Microsoft is planning to acquire Activision Blizzard, the publisher of Call of Duty, Diablo, World of Warcraft, and Overwatch in a blockbuster deal valued at $68.7 billion. This will be Microsoft’s most expensive acquisition by far, beating the previous acquisition of LinkedIn for $26.7 billion back in 2016.
Just like LinkedIn, Microsoft’s acquisition of Activision Blizzard will be an all-cash deal. “When the transaction closes, Microsoft will become the world’s third-largest gaming company by revenue, behind Tencent and Sony,” the company explained. Microsoft expects the deal to close in the fiscal year 2023, assuming the acquisition gets the green light from all regulatory organizations.
With over 10,000 employees currently working at Activision Blizzard, the deal should have a major impact on the video games industry. A franchise like Call of Duty is a guaranteed best-seller every year, and Activision Blizzard games represent “nearly 400 million monthly active players in 190 countries and three billion-dollar franchises.”
In addition to Activision’s blockbuster franchises, Microsoft will also be acquiring popular mobile games such as Candy Crush, as well as global eSports activities with Major League Gaming. “This acquisition will accelerate the growth in Microsoft’s gaming business across mobile, PC, console and cloud and will provide building blocks for the metaverse,” Microsft said today.
Once the deal closes, Microsoft will own 30 internal game development studios, which is up to 23 following the company’s acquisition of ZeniMax/Bethesda last year.

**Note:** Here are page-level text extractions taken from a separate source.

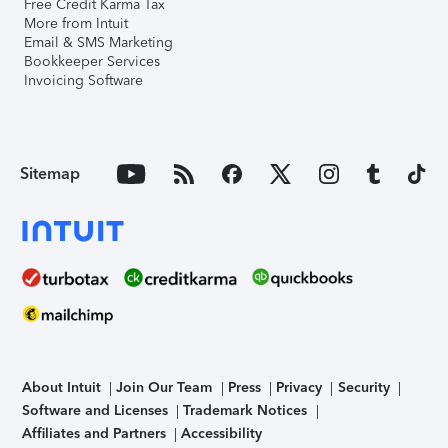
Free Credit Karma Tax
More from Intuit
Email & SMS Marketing
Bookkeeper Services
Invoicing Software
Sitemap
About Intuit
Join Our Team
Press
Privacy
Security
Software and Licenses
Trademark Notices
Affiliates and Partners
Accessibility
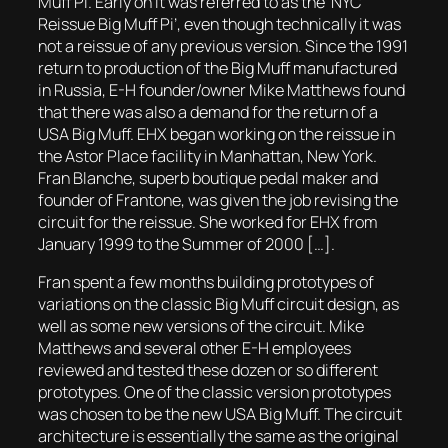
Muff Pi. Early on it was referred to as the ‘NYC
Reissue Big Muff Pi’, even though technically it was
not a reissue of any previous version. Since the 1991
return to production of the Big Muff manufactured
in Russia, E-H founder/owner Mike Matthews found
that there was also a demand for the return of a
USA Big Muff. EHX began working on the reissue in
the Astor Place facility in Manhattan, New York.
Fran Blanche, superb boutique pedal maker and
founder of Frantone, was given the job revising the
circuit for the reissue. She worked for EHX from
January 1999 to the Summer of 2000 […].
Fran spent a few months building prototypes of
variations on the classic Big Muff circuit design, as
well as some new versions of the circuit. Mike
Matthews and several other E-H employees
reviewed and tested these dozen or so different
prototypes. One of the classic version prototypes
was chosen to be the new USA Big Muff. The circuit
architecture is essentially the same as the original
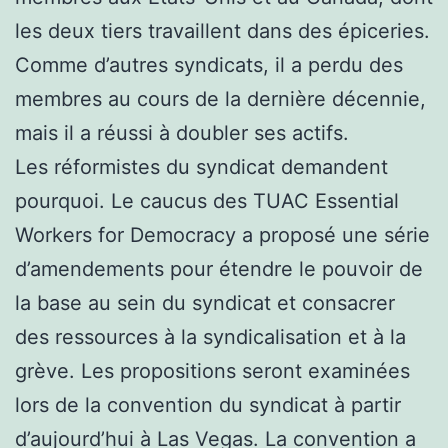
les deux tiers travaillent dans des épiceries.
Comme d’autres syndicats, il a perdu des
membres au cours de la dernière décennie,
mais il a réussi à doubler ses actifs.
Les réformistes du syndicat demandent
pourquoi. Le caucus des TUAC Essential
Workers for Democracy a proposé une série
d’amendements pour étendre le pouvoir de
la base au sein du syndicat et consacrer
des ressources à la syndicalisation et à la
grève. Les propositions seront examinées
lors de la convention du syndicat à partir
d’aujourd’hui à Las Vegas. La convention a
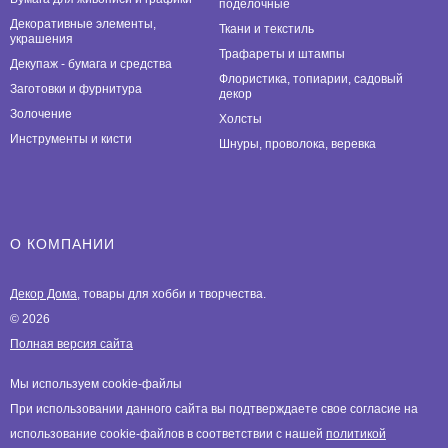
поделочные
Декоративные элементы,
Ткани и текстиль
украшения
Трафареты и штампы
Декупаж - бумага и средства
Флористика, топиарии, садовый
Заготовки и фурнитура
декор
Золочение
Холсты
Инструменты и кисти
Шнуры, проволока, веревка
О КОМПАНИИ
Декор Дома
, товары для хобби и творчества.
© 2026
Полная версия сайта
Мы используем cookie-файлы
При использовании данного сайта вы подтверждаете свое согласие на
использование cookie-файлов в соответствии с нашей
политикой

Bobby Kotick, the current CEO of Activision will keep his role during the transition, and Microsoft mentioned that “the Activision Blizzard business will report to Phil Spencer, CEO, Microsoft Gaming.”
“Players everywhere love Activision Blizzard games, and we believe the creative teams have their best work in front of them,” said Phil Spencer, CEO, Microsoft Gaming. “Together we will build a future where people can play the games they want, virtually anywhere they want.”